Within the listing below, determine how many lines hold the word "support". Give the number with no commentary.

##############################

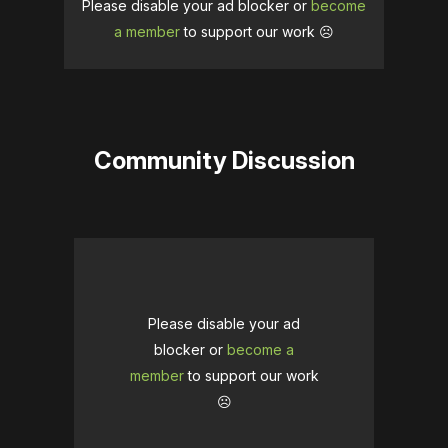
Please disable your ad blocker or
become
a member
to support our work ☹️
Community Discussion
Please disable your ad
blocker or
become a
member
to support our work
☹️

##############################

• _Exercise solution_: 2